Impact of melt conditioning and filtration on iron-rich β phase in AlSi9Cu3 and its fatigue life studied by μCT

The present study investigates the influence of melt conditioning and filtration on iron-rich phases in AlSi9Cu3 alloy. This method avoids the formation of brittle β phase (Al 4.5 FeSi) and reduces the iron content by sedimentation and subsequent filtration. The comparison of this method to conventional casting (reference) with a higher Fe content is performed by means of scanning electron microscopy, tensile tests, ultrasonic fatigue tests, X-ray diffraction and X-ray microtomography. The reference batch revealed a high proportion of β plates, which are responsible for low strength compared to melt conditioned batch under uniaxial tensile stress. The fatigue properties of melt conditioned batch are significantly improved compared to the reference state. X-ray microtomography scans before and after ultrasonic fatigue tests were evaluated by machine learning algorithms (Trainable Weka Segmentation).
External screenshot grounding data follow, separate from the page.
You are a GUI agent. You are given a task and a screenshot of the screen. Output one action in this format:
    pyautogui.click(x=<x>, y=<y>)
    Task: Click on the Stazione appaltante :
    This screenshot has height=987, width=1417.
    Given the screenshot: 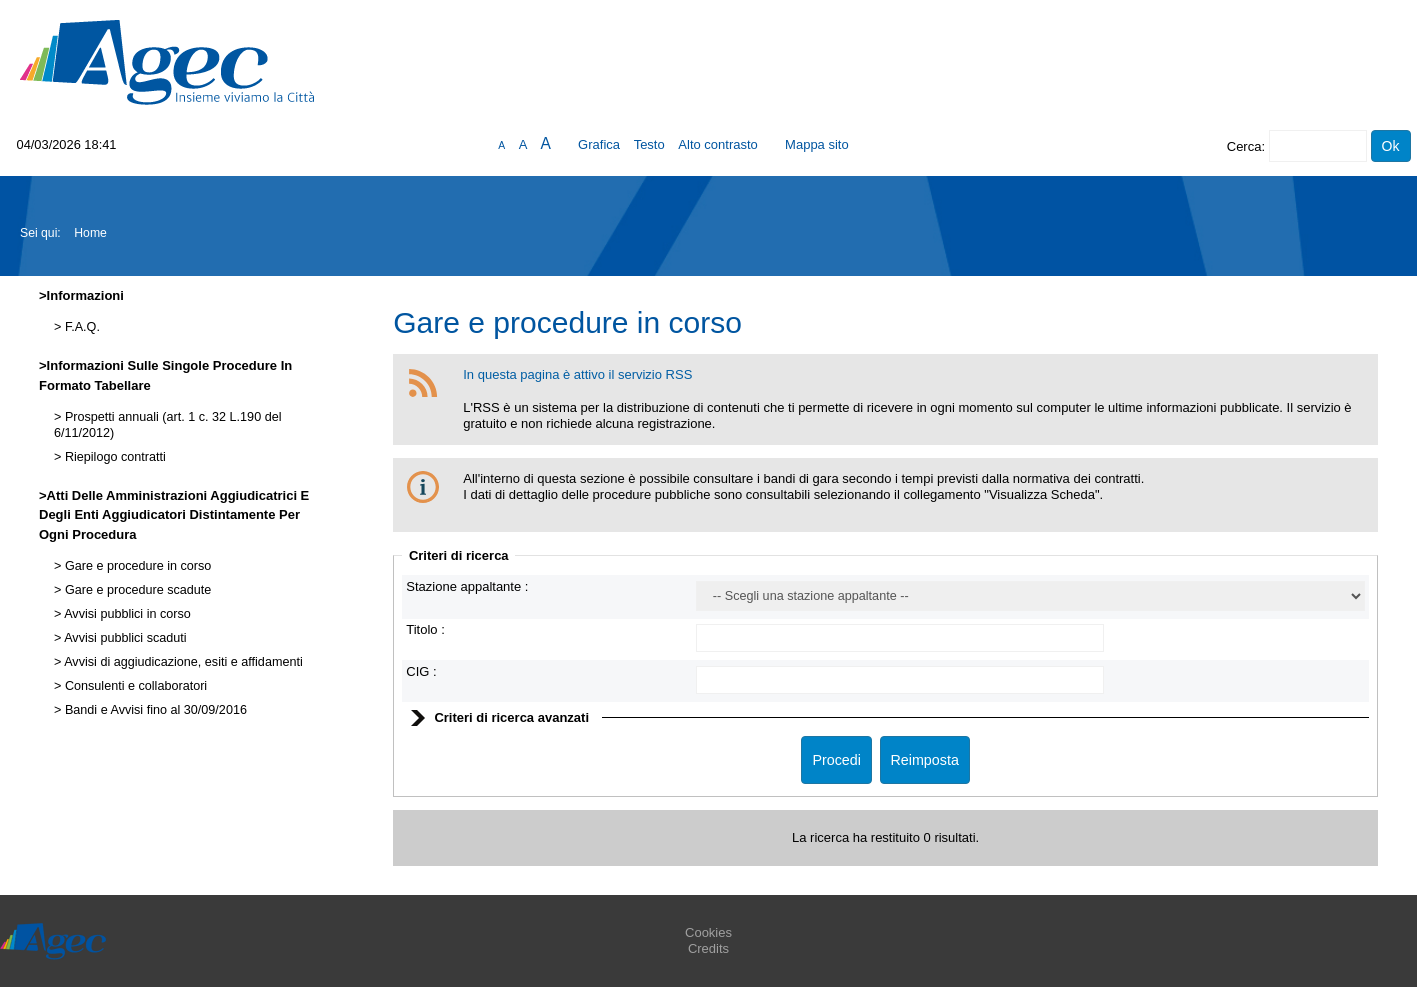 What is the action you would take?
    pyautogui.click(x=467, y=586)
    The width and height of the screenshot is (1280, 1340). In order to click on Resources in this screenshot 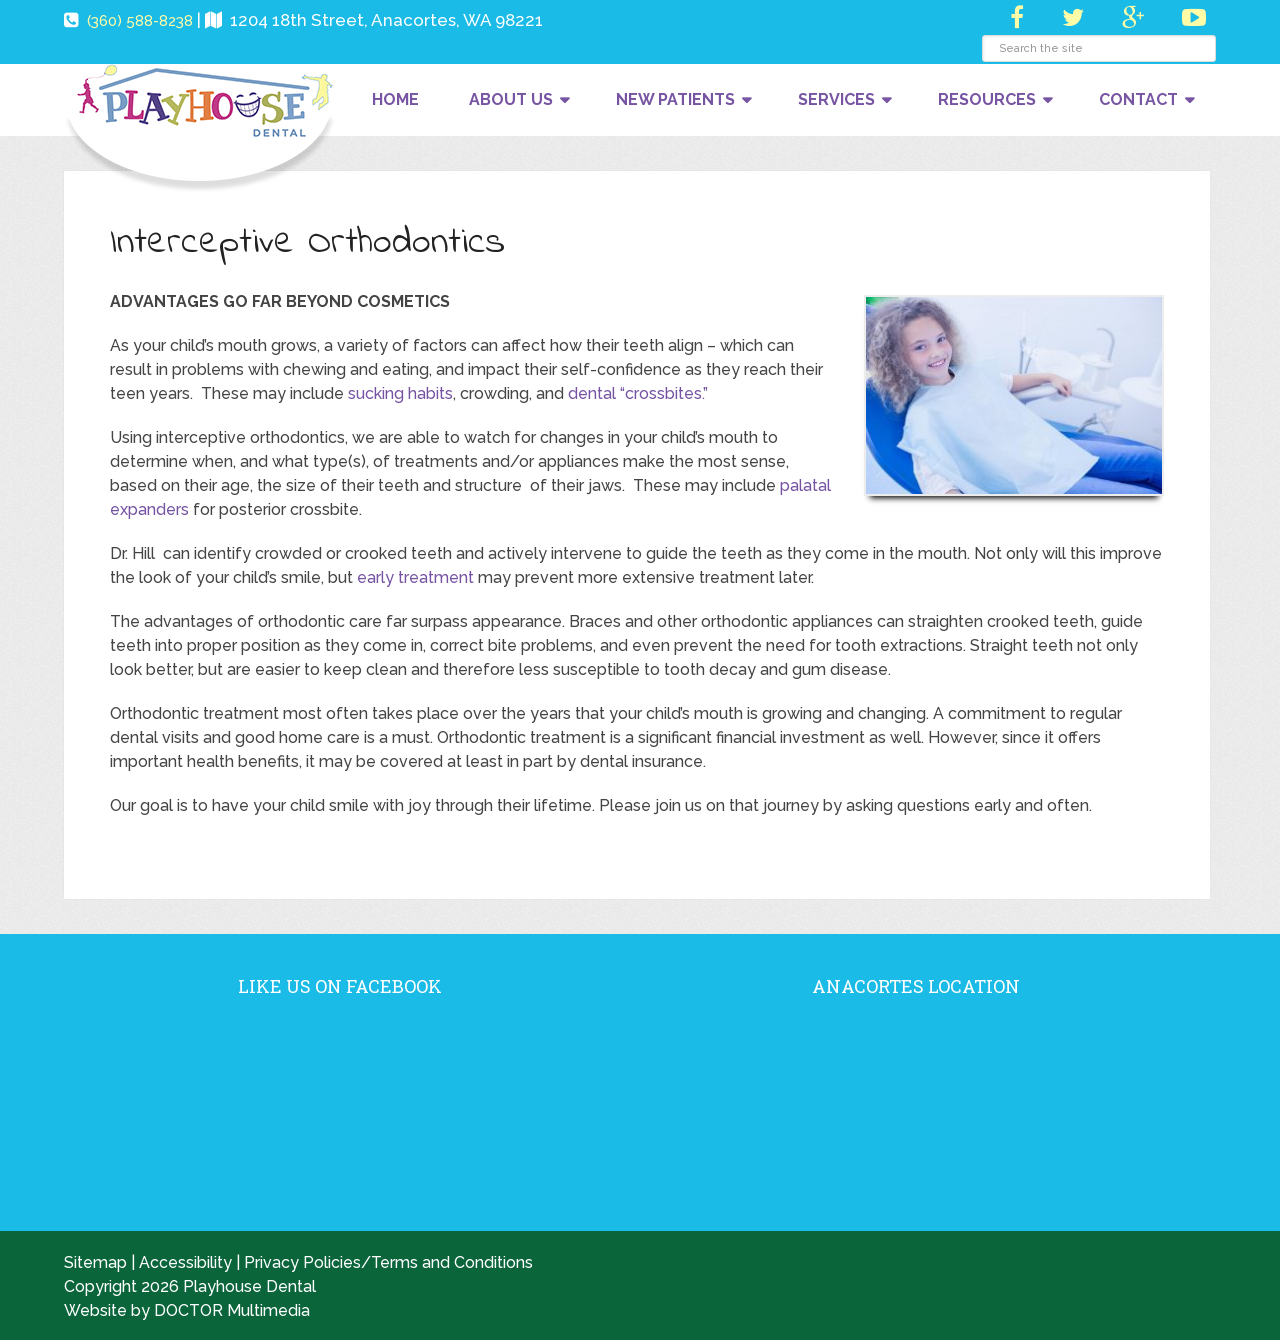, I will do `click(987, 99)`.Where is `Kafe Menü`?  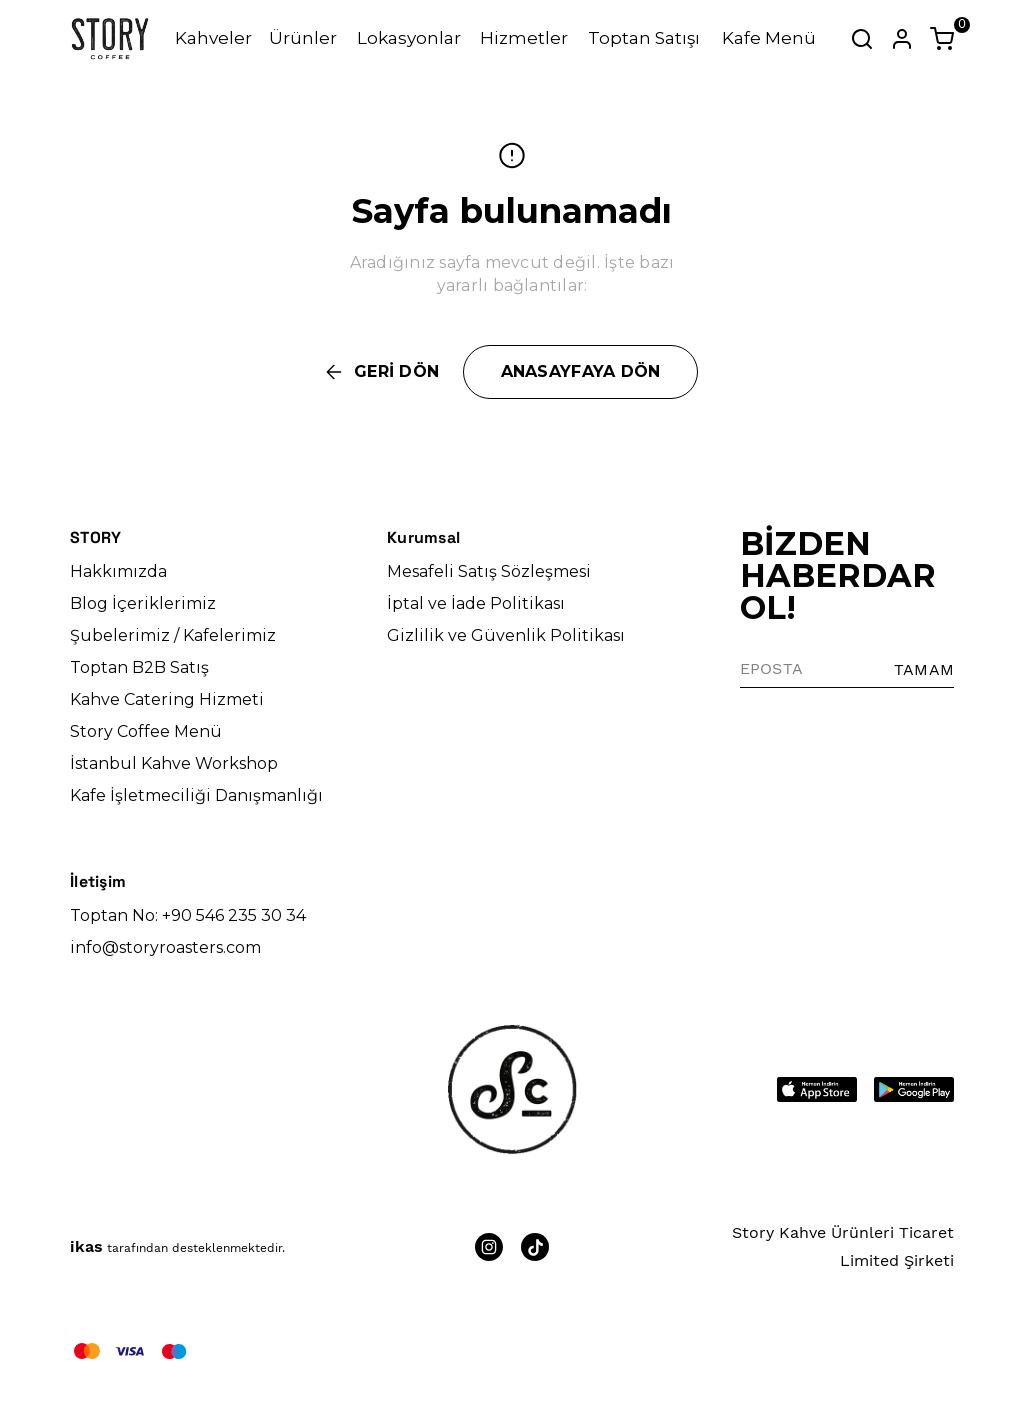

The superposition of the segmented fatigue crack with the initial, undeformed state was performed for the first time and showed that the fatigue crack path is strongly influenced by the brittle Fe-rich phases. • Melt conditioning and filtration of secondary AlSi9Cu3 reduces Fe content by 42%. • Formation of α c Chinese script phase instead of β phase increases fatigue limit. • Trainable Weka Segmentation was used for μCT fatigue crack and phase segmentation. • Superposition of fatigue crack with initial condition reveals fatigue crack path.